● **WORK TASK**
Below are records to return verbatim; the pictures are to be dropped.

● **RECORD EXTRACTS**
=== Begin Enclosure ===

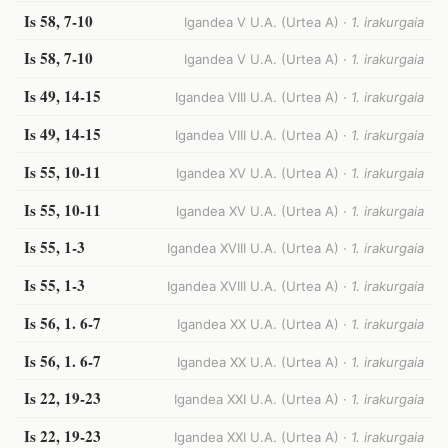
Is 58, 7-10
Igandea V U.A. (Urtea A) ·
1. irakurgaia
Is 58, 7-10
Igandea V U.A. (Urtea A) ·
1. irakurgaia
Is 49, 14-15
Igandea VIII U.A. (Urtea A) ·
1. irakurgaia
Is 49, 14-15
Igandea VIII U.A. (Urtea A) ·
1. irakurgaia
Is 55, 10-11
Igandea XV U.A. (Urtea A) ·
1. irakurgaia
Is 55, 10-11
Igandea XV U.A. (Urtea A) ·
1. irakurgaia
Is 55, 1-3
Igandea XVIII U.A. (Urtea A) ·
1. irakurgaia
Is 55, 1-3
Igandea XVIII U.A. (Urtea A) ·
1. irakurgaia
Is 56, 1. 6-7
Igandea XX U.A. (Urtea A) ·
1. irakurgaia
Is 56, 1. 6-7
Igandea XX U.A. (Urtea A) ·
1. irakurgaia
Is 22, 19-23
Igandea XXI U.A. (Urtea A) ·
1. irakurgaia
Is 22, 19-23
Igandea XXI U.A. (Urtea A) ·
1. irakurgaia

=== End Enclosure ===

● **OUTPUT FOR THIS EXERCISE**
Is 58, 7-10
Igandea V U.A. (Urtea A) ·
1. irakurgaia
Is 58, 7-10
Igandea V U.A. (Urtea A) ·
1. irakurgaia
Is 49, 14-15
Igandea VIII U.A. (Urtea A) ·
1. irakurgaia
Is 49, 14-15
Igandea VIII U.A. (Urtea A) ·
1. irakurgaia
Is 55, 10-11
Igandea XV U.A. (Urtea A) ·
1. irakurgaia
Is 55, 10-11
Igandea XV U.A. (Urtea A) ·
1. irakurgaia
Is 55, 1-3
Igandea XVIII U.A. (Urtea A) ·
1. irakurgaia
Is 55, 1-3
Igandea XVIII U.A. (Urtea A) ·
1. irakurgaia
Is 56, 1. 6-7
Igandea XX U.A. (Urtea A) ·
1. irakurgaia
Is 56, 1. 6-7
Igandea XX U.A. (Urtea A) ·
1. irakurgaia
Is 22, 19-23
Igandea XXI U.A. (Urtea A) ·
1. irakurgaia
Is 22, 19-23
Igandea XXI U.A. (Urtea A) ·
1. irakurgaia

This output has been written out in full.